HB: When you should seek help from a professional if you suspect you have a food allergy? What solutions or treatments are available and how do they work?

If you have a suspected food allergy, you should have a consultation with a board-certified allergist/immunologist to make a proper diagnosis. The process at this consultation includes a detailed history in regards to your symptoms and overall health. Based on this, your allergist may recommend skin testing and/or blood testing which is specific to the food in question and whether or not the food-specific antibody, IgE is present in your body. The skin testing is rather quick, and while it is not painful, it can be uncomfortable as the skin is pricked with a small probe that has a minute amount of liquid on it which is composed of the food allergen in question. Within 15 minutes, the testing can be complete and your allergist will measure the positive findings which would show up as a raised bump, or hive in the area of pricking.

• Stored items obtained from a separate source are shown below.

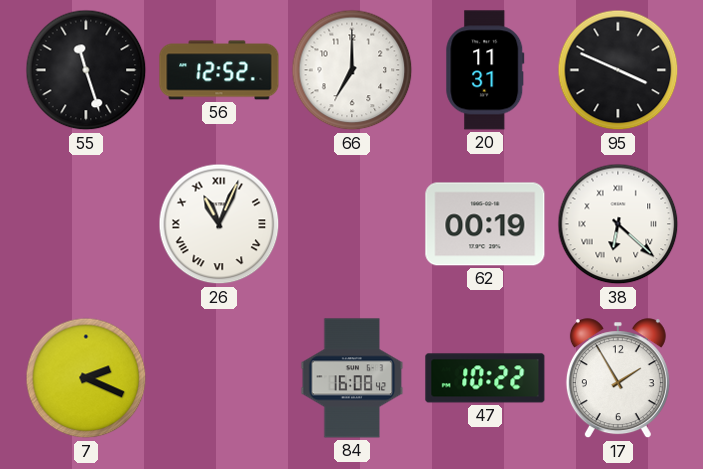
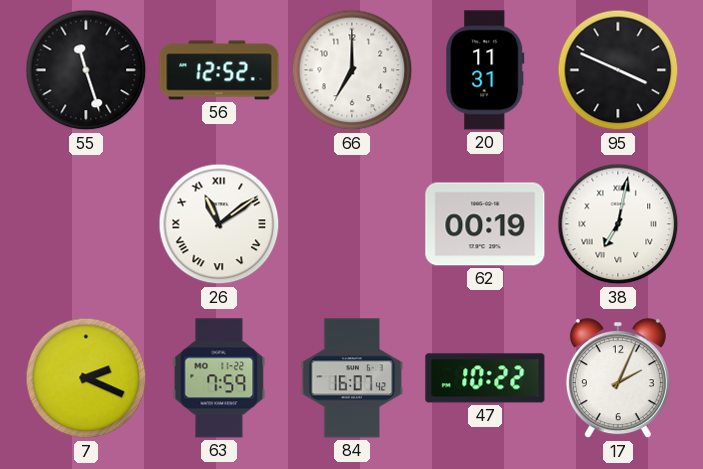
26: 11:04 -> 11:09
38: 6:22 -> 7:02
63: none -> 7:59
84: 16:08 -> 16:07
17: 1:55 -> 2:04
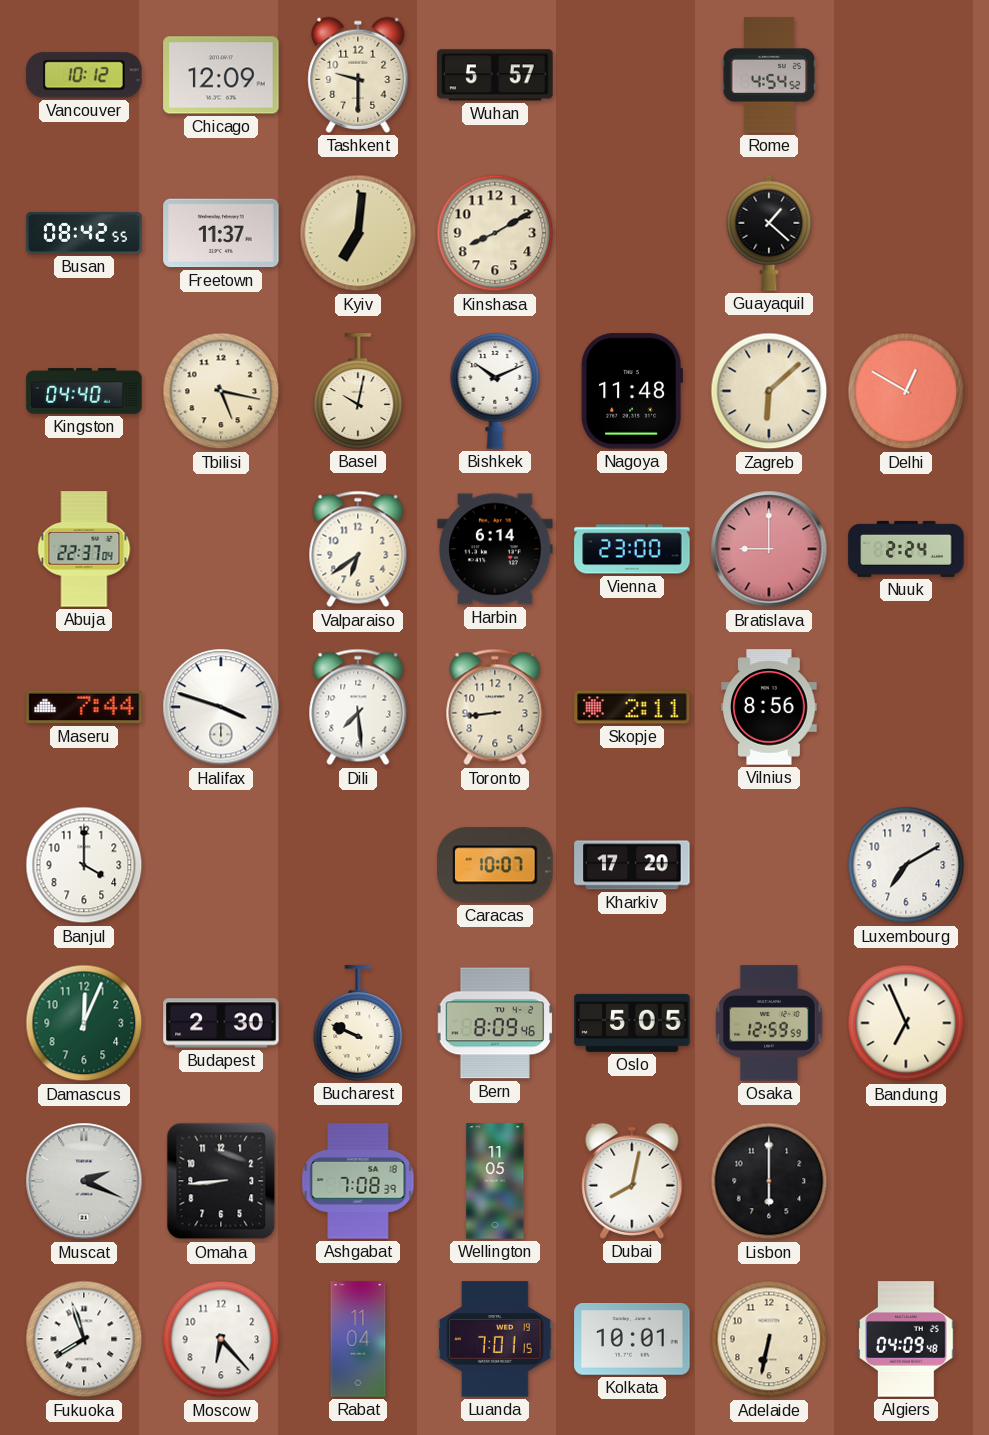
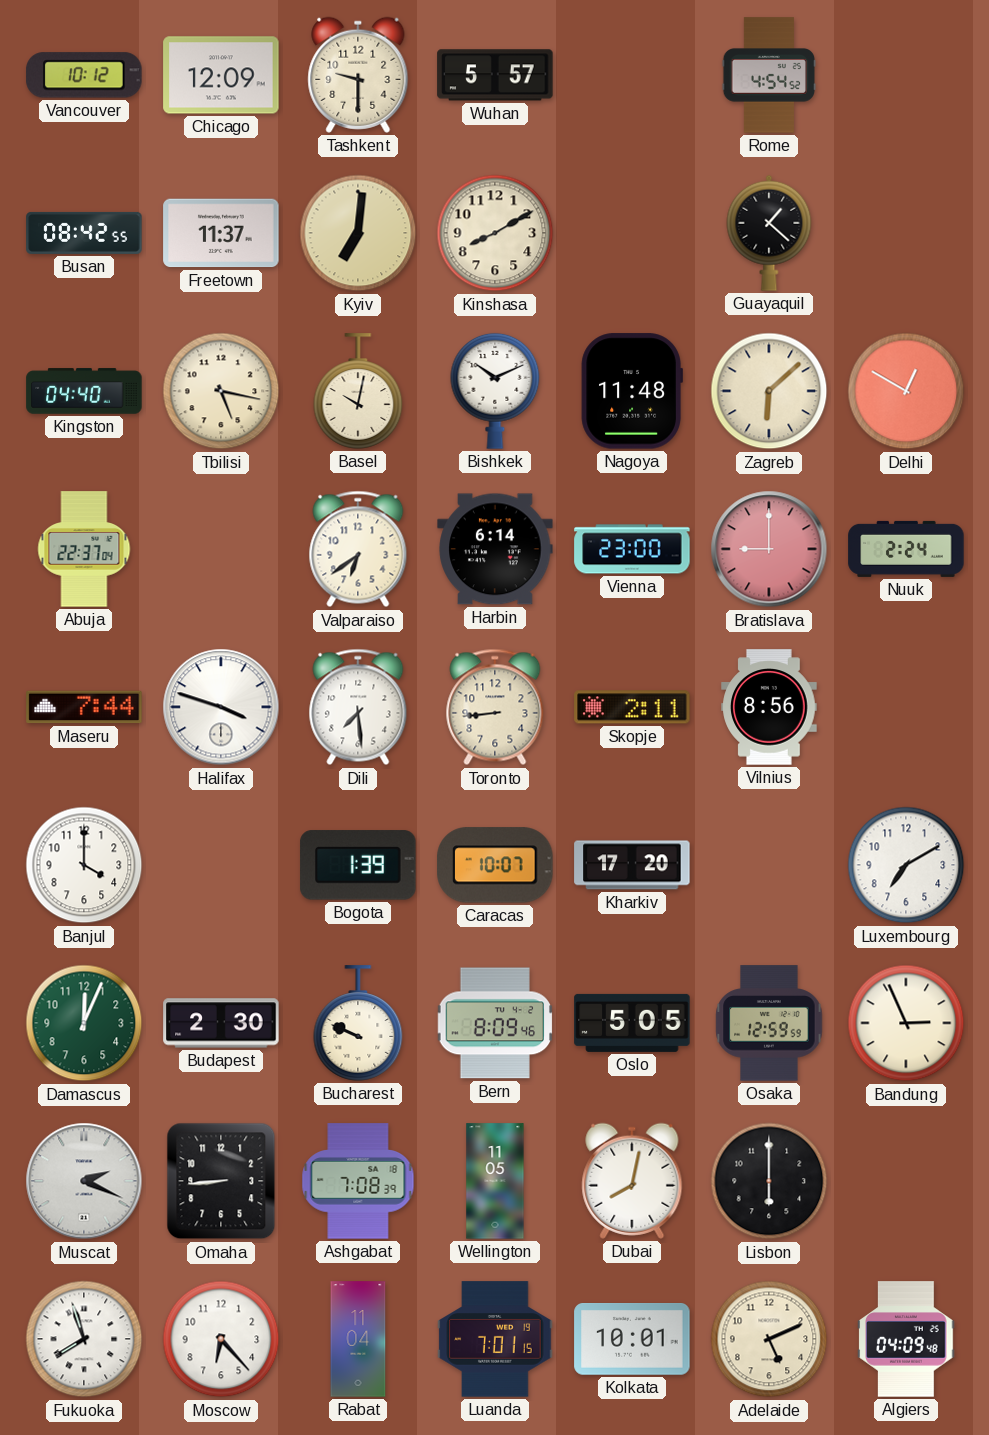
Bogota: none -> 1:39
Bandung: 6:56 -> 2:56
Adelaide: 6:32 -> 5:11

It is important to remember that negative results from skin prick testing help to rule out an allergy. But a positive test does not necessarily mean an allergy is present, this can simply mean an irrelevant sensitization to the food being tested. This fact alone makes it imperative to be appropriately tested by a board-certified allergist. After testing, your allergist may recommend an oral food challenge. This challenge is considered the gold standard for truly ruling in, or ruling out a food allergy. This procedure should be done under strict direct medical supervision with emergency treatments on hand as the process involves feeding tiny amounts of the suspected food in incremental doses over a period of time and a long observation period to see if any reaction actually happens.

The only definitive way to manage a true food allergy is strict avoidance of the specific food. There have been many medical advancements that have introduced therapies to possibly reduce the risk of food allergic reactions. An example of this a new medication called Palforzia for peanut allergy. This was approved by the FDA in early 2020 for children between the ages of 4-17. It works on the immune system by exposing the patient to very small amounts of peanut protein in increasing amounts over time. While this does not cure the peanut allergy, it can try to help reduce the severity of the reaction. Many new medical advancements are on the horizon, therefore visit your friendly board-certified allergist for a consultation and discussion about treatment plans that could be right for you.